Pocas cosas son más seductoras, pero también más peligrosas, que un símbolo que prioriza la forma por encima del fondo.
Hasta el momento, la propuesta de una asamblea constituyente es un ejemplo de este principio. Es innegable que un proceso como ese conllevaría una fuerte carga simbólica. La república cumple 200 años, nuestra sociedad trata de recuperarse del trauma de la pandemia y la actual constitución de 1993 (guste o no) no puede desligarse del autogolpe del 5 de abril. Negarse a reconocerlo sería necio.
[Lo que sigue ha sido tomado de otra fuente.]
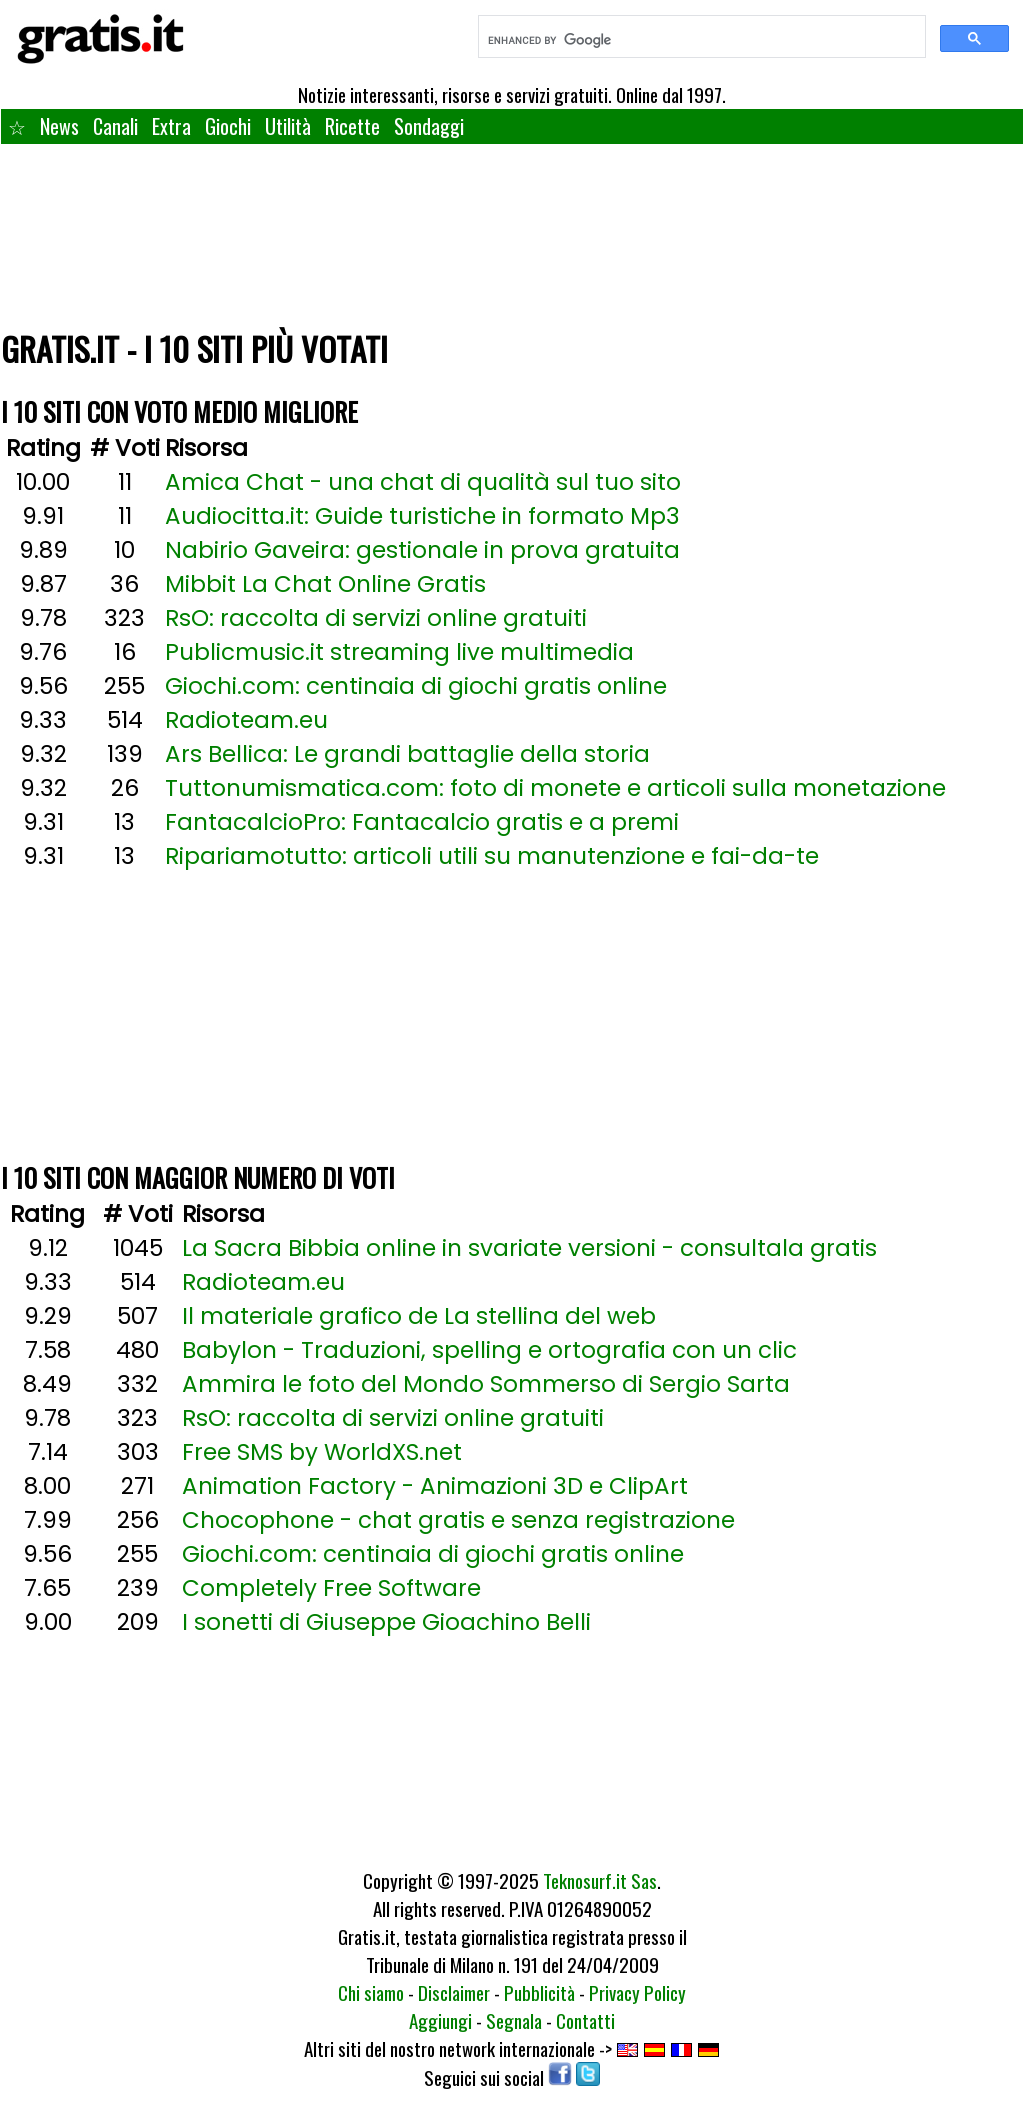 This screenshot has height=2119, width=1024. Describe the element at coordinates (422, 822) in the screenshot. I see `FantacalcioPro: Fantacalcio gratis e a premi` at that location.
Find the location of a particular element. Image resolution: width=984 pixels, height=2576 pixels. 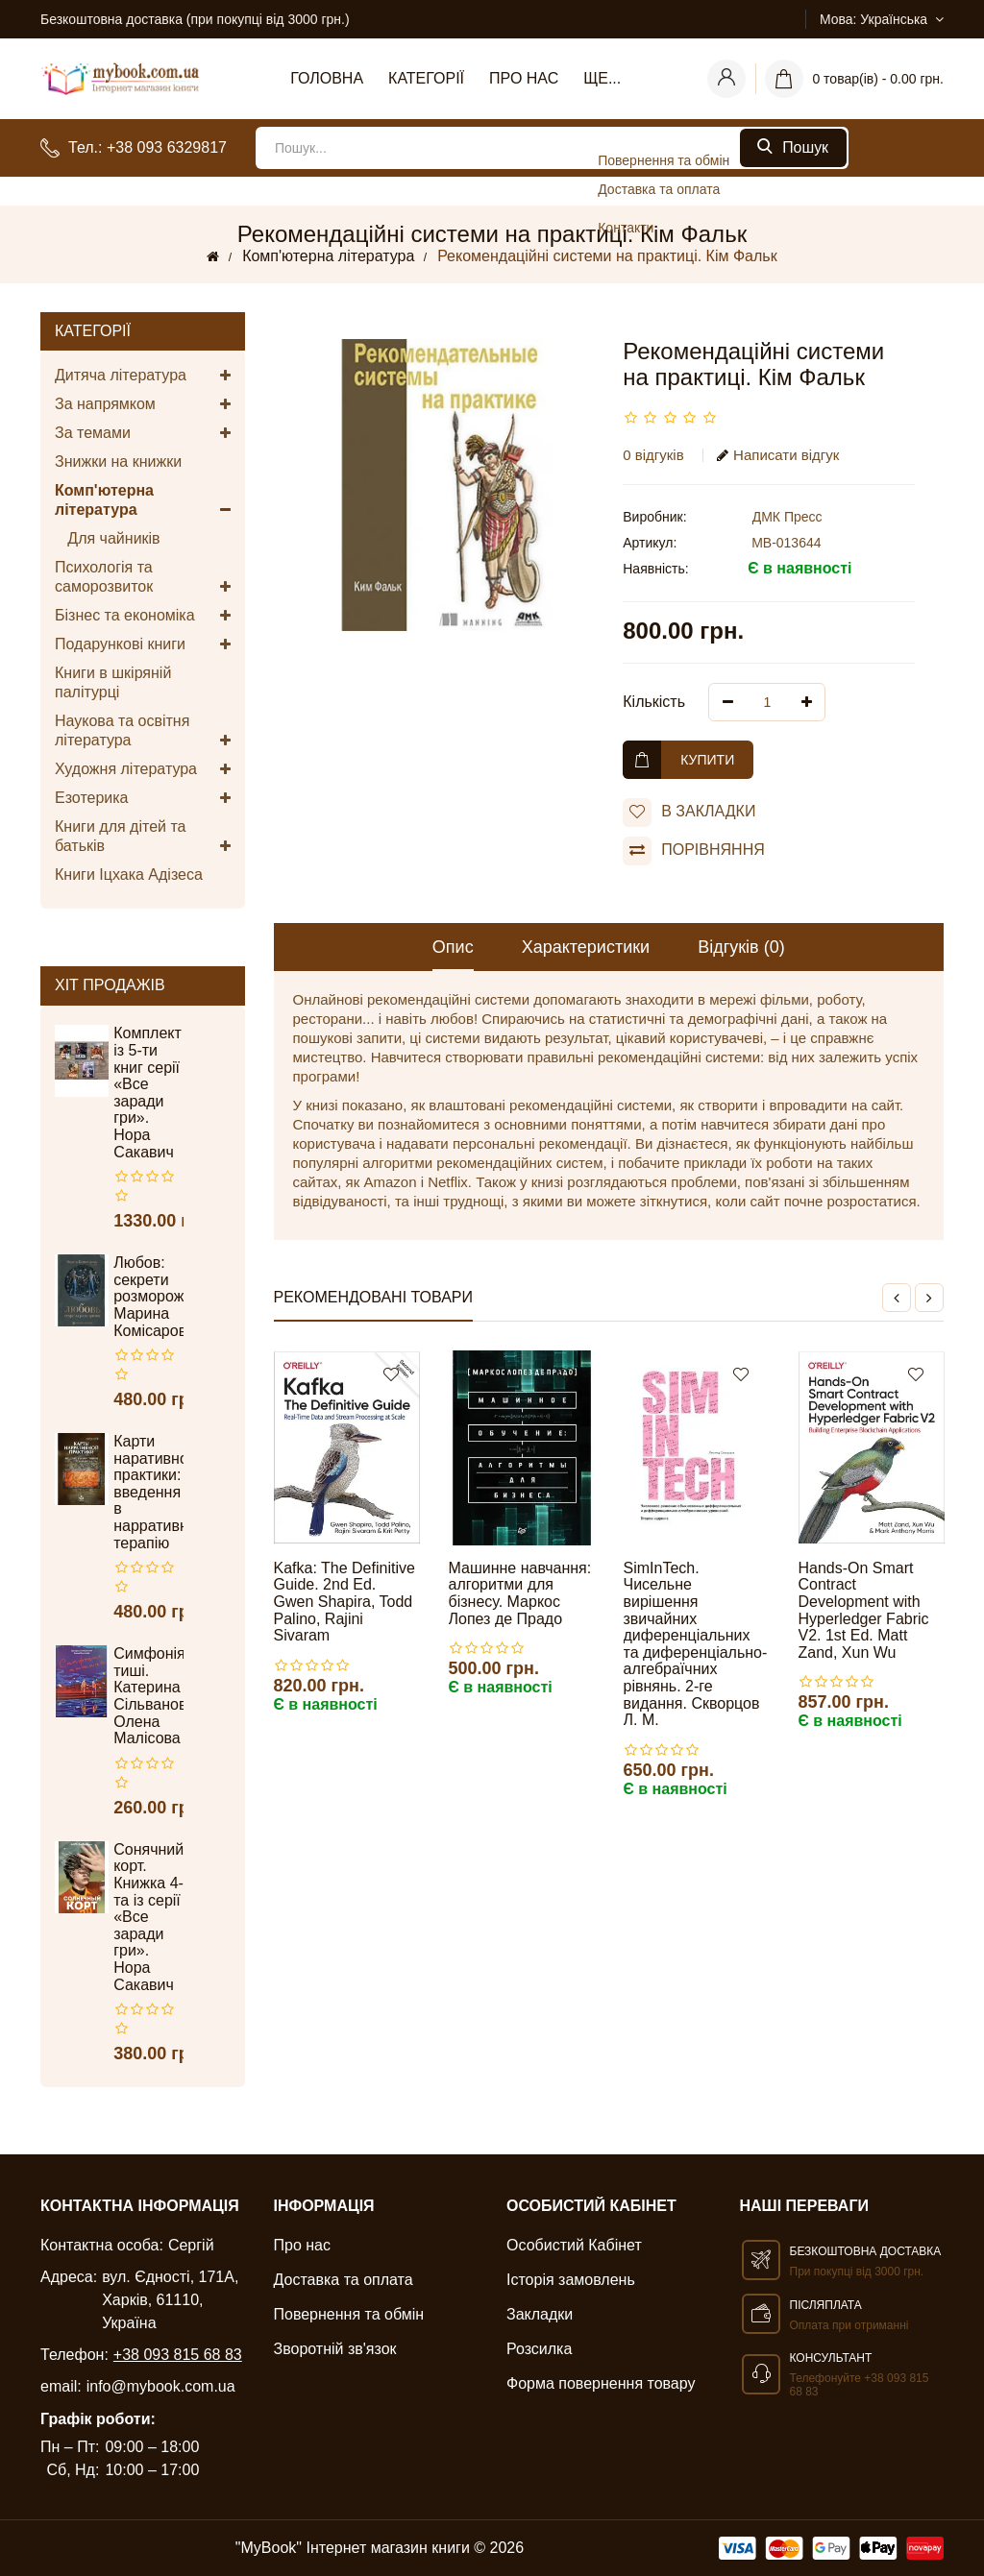 Форма повернення товару is located at coordinates (600, 2383).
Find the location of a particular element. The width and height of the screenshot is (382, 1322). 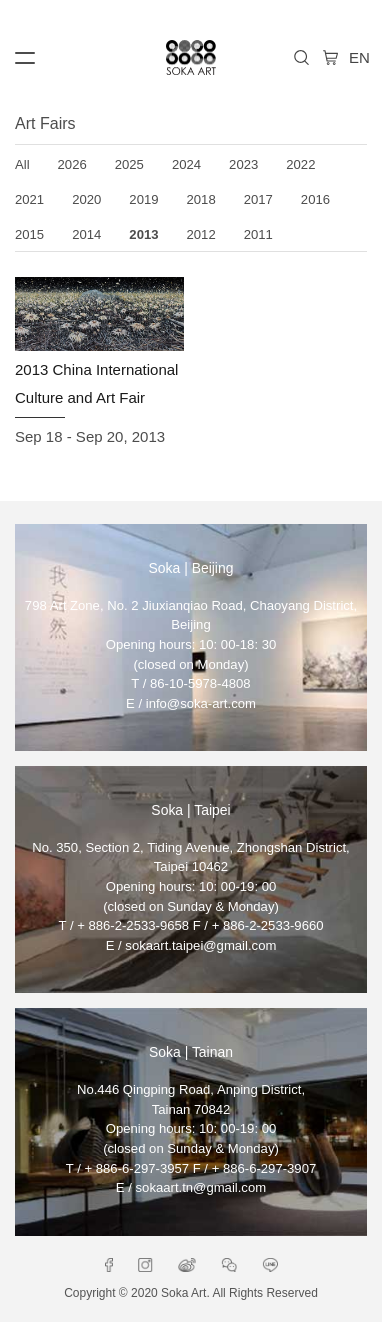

Al mismo tiempo, cabe preguntarse cuánta sustancia le queda a la propuesta si dejamos (momentáneamente) los símbolos de lado. Los problemas medulares de nuestra sociedad –que van desde mejor seguridad, salud y educación hasta el combate contra el racismo, el machismo, la homofobia y la transfobia– no se solucionarán con un cambio constitucional. Y las transformaciones urgentes en el diseño político (pero que extrañamente no son enfatizadas lo suficiente en la agenda constituyente, que parece enfocarse más en el capítulo económico) pueden ser atendidas mediante reformas específicas, sean de la constitución o de leyes de menor rango.
A veces, la evolución es más efectiva y duradera que la revolución. Enmendar una constitución es mejor que reescribirla, no solo porque permite separar lo que funciona de lo que falla, sino también porque enseña una lección importante: el objetivo de la clase política debe ser construir un país mejor cada día, no refundarlo cada treinta años.
Lo anterior no implica, como hacen algunos, que podemos ignorar la importancia de los símbolos, que son muy poderosos en el caso de una asamblea constituyente. Un punto ciego de la mentalidad puramente tecnocrática es que pasa por alto todo aquello que no encaja en una estimación de costos y beneficios.
Los seres humanos invertimos nuestras emociones en distintos símbolos para ordenar y darle sentido a nuestra vida cotidiana. Y cada uno de nosotros, a fin de cuentas, actúa de acuerdo con el significado que le da al mundo que lo rodea. No obstante, el peligro con los símbolos pasa precisamente por perder de vista su significado. En otras palabras, por priorizar la forma por encima del fondo.
La última candidatura fallida de Keiko Fujimori es un ejemplo. De haber ganado (no lo hizo), la señora Fujimori se hubiera convertido en la primera mujer en gobernar el Perú. Sin embargo, la suya se trató de una candidatura que, semanas antes de la segunda vuelta, negó las esterilizaciones forzadas de mujeres en el campo. En este contrafactual, la imagen de una mujer en Palacio de Gobierno se torna rápidamente en un símbolo vacío.
El principal riesgo de la asamblea constituyente es que sus reivindicaciones sobre el papel no se trasladen a cambios concretos para quienes debe representar. Una nueva constitución puede imponerle nuevas responsabilidades al Estado y al mismo tiempo no mover un dedo para incrementar su capacidad de cumplirlas, lo que no solo requiere recursos financieros (presupuesto) sino también humanos (talento).
Nada de esto es una defensa del status quo. El saldo desolador de la pandemia ha demostrado que el país requiere cambios y que estos no deben esperar. La reforma del Estado para elevar sus capacidades a lo largo de todo el territorio, y no solo en Lima, es una de ellas. Elevar progresivamente la recaudación es otra. La lista es larga, pero también concreta y no meramente declarativa.
El simbolismo de un nuevo inicio siempre será atractivo. Sin embargo, eso no debe llevarnos, parafraseando a Deng Xiao Ping, a priorizar el color del gato por encima de su capacidad para cazar ratones.